O que está acontecendo com os cogumelos sagrados dos zapotecas?
- Nathan Fernandes
- 30 de jun.
- 3 min de leitura

Um estudo conduzido por pesquisadores da Universidade de Guadalajara, no México, lançou luz sobre o uso tradicional de cogumelos sagrados entre os zapotecas da comunidade de El Peral — localizada no município de San Antonino El Alto, na região dos Vales Centrais do estado de Oaxaca, no México.
Segundo os autores do estudo, publicado no periódico IMA Fungus (da Associação Internacional de Micologia), esta é a primeira documentação formal do uso de cogumelos psilocibinos entre zapotecas nesta região.
O uso destes enteógenos costuma ser mais associado ao povo mazateca, que também habita Oaxaca. Isso se deve, em grande parte, à reportagem publicada em 1957 pelo banqueiro e micologista amador Gordon Wasson na revista Life, que popularizou mundialmente essas práticas — contribuindo para a exploração e o consequente falecimento da curandeira Maria Sabina.
Os pesquisadores buscavam compreender se o uso ritual desses cogumelos, relatado por Wasson, ainda persiste, se passou por transformações ou se desapareceu.

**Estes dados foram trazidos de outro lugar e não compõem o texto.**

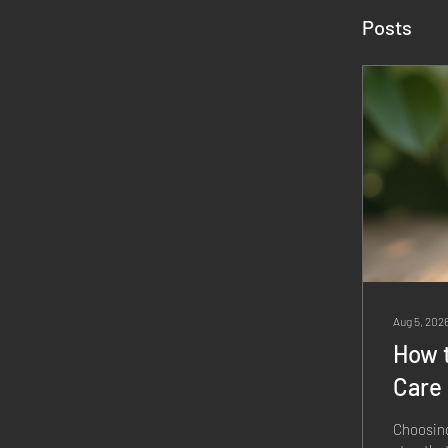
Posts
Aug 5, 202
How t
Care
Choosing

Para a análise, os pesquisadores escolheram os zapotecas, que são o maior grupo indígena de Oaxaca, e se autodenominam Binnizá (“povo que vem das nuvens”). Eles estão distribuídos por cinco regiões geográficas, o que contribui para sua diversidade ecológica, linguística e cultural. Pertencem à família linguística otomangue e contam com 62 variantes do idioma. Devido a essas variações, não se pode falar de uma cultura zapoteca única. Em geral, são divididos em quatro macroetnias: Istmo, Sierra Norte, Sierra Sur e Vales Centrais — este último, o mais antigo.
A investigação foi realizada por meio de entrevistas informais e aprofundadas com 30 moradores locais, permitindo registrar os costumes, crenças e nomes tradicionais ligados ao uso do Psilocybe zapotecorum — diferente do Psilocybe cubensis, mais comumente associado à psilocibina —, também chamado de Hongo Borracho, Hongo Santo ou, em zapoteca, Ni’to be’ya.
Para os zapotecas de El Peral, os cogumelos são capazes de realizar o que for pedido, desde que inseridos em um ritual adequado. “Na cosmovisão local, os cogumelos são considerados seres com sentimentos e capazes de se comunicar com quem os consome. As visões e emoções provocadas por eles são interpretadas como mensagens divinas que revelam enfermidades e conflitos físicos ou espirituais. Essa relação espiritual exige moderação e responsabilidade em seu uso, já que as experiências moldam a percepção de realidade e a saúde espiritual dos indivíduos”, escreveram os autores do estudo.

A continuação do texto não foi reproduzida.